=== ABOUT THIS EXERCISE ===
Your task is to copy each line of the records that includes the string "standards".

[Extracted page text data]

::::

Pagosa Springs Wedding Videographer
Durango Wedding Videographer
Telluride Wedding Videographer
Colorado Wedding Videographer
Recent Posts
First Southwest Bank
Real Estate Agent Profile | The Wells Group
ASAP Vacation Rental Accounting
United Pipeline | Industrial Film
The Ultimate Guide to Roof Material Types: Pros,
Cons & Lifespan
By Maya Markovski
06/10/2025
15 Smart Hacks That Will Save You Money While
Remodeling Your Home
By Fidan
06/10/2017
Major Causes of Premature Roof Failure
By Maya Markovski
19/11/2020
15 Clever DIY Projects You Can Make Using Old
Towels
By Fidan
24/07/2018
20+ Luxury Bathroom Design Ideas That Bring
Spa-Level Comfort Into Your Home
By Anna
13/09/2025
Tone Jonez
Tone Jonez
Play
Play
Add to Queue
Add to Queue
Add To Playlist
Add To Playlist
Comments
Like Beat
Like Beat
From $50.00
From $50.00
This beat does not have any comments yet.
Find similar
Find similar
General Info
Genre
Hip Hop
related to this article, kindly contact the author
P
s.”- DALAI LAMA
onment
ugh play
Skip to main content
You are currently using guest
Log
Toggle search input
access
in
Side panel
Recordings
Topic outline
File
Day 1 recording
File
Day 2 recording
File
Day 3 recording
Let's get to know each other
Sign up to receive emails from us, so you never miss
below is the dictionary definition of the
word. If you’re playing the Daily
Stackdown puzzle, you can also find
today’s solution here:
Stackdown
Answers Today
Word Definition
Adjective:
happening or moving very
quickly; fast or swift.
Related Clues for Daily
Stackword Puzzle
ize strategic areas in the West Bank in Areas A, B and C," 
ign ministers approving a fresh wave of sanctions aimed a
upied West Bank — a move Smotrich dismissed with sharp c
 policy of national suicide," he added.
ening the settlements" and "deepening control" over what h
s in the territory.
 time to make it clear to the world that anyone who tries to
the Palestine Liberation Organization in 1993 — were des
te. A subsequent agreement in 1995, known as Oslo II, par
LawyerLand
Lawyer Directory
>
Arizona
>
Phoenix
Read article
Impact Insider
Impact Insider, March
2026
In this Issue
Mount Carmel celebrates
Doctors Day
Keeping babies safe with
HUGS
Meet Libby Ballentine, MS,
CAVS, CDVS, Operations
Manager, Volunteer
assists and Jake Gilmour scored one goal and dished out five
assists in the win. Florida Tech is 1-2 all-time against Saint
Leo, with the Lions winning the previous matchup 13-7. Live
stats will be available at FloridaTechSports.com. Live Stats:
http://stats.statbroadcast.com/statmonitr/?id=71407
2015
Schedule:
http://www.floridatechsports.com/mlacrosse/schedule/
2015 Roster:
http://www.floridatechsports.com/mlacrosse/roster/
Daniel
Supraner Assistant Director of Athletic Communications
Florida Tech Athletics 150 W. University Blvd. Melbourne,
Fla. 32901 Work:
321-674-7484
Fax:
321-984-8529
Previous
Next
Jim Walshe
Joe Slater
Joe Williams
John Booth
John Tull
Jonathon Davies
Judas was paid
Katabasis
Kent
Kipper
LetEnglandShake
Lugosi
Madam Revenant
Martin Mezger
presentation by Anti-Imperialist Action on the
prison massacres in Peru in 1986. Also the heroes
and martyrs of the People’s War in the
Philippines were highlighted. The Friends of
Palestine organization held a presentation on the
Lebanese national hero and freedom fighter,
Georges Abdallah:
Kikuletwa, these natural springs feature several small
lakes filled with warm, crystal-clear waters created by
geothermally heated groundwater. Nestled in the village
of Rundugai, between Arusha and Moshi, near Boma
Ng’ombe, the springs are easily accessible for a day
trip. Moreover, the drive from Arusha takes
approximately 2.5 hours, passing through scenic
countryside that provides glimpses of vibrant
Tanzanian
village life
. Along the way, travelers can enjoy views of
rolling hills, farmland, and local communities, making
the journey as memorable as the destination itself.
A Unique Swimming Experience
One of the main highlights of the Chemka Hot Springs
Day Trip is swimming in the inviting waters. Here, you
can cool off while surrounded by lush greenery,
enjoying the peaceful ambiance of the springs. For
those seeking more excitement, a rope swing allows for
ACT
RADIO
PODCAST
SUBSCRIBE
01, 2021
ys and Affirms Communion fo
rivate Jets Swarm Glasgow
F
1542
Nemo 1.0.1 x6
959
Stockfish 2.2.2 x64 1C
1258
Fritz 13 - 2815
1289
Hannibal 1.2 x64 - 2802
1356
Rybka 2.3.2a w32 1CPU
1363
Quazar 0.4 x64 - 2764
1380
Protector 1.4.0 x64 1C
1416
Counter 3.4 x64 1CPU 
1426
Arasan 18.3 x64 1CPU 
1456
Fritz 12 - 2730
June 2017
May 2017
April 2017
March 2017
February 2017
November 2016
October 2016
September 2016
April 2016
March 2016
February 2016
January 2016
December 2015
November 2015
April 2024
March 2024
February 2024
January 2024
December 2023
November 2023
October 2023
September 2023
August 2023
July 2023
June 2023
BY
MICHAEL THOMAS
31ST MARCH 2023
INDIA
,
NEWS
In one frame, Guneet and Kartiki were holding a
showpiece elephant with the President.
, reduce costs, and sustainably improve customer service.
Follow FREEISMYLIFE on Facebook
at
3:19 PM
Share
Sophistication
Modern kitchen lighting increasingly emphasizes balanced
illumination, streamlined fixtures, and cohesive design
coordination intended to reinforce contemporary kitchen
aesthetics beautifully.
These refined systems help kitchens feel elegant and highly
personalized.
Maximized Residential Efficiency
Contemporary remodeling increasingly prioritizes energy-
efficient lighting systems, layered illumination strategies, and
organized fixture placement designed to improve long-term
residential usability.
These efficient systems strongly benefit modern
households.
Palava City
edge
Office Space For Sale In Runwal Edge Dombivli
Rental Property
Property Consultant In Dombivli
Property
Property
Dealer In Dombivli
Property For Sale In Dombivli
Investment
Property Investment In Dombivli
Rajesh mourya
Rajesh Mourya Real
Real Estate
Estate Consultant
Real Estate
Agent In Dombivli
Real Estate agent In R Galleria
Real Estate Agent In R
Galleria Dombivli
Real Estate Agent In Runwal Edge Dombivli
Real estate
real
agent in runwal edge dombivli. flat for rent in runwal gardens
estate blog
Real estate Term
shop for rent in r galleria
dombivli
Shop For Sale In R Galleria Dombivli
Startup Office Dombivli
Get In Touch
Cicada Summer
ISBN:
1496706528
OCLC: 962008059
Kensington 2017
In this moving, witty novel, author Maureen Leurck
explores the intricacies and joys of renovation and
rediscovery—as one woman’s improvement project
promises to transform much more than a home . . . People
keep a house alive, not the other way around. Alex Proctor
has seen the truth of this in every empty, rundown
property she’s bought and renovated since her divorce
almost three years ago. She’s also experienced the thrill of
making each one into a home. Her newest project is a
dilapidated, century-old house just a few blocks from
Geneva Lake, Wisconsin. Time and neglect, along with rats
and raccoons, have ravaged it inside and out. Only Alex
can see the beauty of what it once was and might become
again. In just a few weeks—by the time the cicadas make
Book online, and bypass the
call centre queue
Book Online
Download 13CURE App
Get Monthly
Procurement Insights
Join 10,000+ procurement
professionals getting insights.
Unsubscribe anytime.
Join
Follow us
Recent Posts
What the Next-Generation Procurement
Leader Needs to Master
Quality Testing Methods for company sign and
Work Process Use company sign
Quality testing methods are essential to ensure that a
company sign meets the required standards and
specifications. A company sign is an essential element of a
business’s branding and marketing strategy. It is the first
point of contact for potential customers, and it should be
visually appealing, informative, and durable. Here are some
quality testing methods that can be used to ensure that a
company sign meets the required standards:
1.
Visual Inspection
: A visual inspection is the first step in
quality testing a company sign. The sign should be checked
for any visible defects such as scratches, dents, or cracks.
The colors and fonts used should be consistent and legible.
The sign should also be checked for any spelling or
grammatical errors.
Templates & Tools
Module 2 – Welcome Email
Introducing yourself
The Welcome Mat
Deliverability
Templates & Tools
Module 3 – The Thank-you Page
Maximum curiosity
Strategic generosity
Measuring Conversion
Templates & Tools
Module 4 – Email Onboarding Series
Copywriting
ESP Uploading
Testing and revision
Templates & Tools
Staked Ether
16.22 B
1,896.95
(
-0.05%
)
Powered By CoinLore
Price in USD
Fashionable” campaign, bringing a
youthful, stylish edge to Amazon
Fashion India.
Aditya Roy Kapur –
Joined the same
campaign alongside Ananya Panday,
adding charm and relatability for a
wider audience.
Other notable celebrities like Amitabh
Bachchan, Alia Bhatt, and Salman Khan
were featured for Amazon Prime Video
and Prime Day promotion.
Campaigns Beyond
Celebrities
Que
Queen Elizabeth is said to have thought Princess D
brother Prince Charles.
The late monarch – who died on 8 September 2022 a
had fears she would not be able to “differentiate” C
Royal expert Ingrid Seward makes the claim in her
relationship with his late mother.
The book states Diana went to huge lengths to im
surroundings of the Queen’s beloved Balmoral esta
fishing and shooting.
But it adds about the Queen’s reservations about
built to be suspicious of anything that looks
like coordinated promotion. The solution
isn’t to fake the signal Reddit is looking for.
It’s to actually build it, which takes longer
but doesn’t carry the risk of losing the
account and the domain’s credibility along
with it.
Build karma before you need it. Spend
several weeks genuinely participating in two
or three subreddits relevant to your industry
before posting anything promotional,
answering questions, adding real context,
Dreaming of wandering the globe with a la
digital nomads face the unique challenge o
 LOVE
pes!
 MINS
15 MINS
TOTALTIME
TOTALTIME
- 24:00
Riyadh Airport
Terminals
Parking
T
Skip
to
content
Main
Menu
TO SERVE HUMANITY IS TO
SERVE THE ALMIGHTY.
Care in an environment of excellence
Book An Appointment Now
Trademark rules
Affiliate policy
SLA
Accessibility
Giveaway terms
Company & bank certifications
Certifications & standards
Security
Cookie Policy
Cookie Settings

::::

=== ANSWER FOR THE TASK ===
company sign meets the required standards and
company sign meets the required standards:
Certifications & standards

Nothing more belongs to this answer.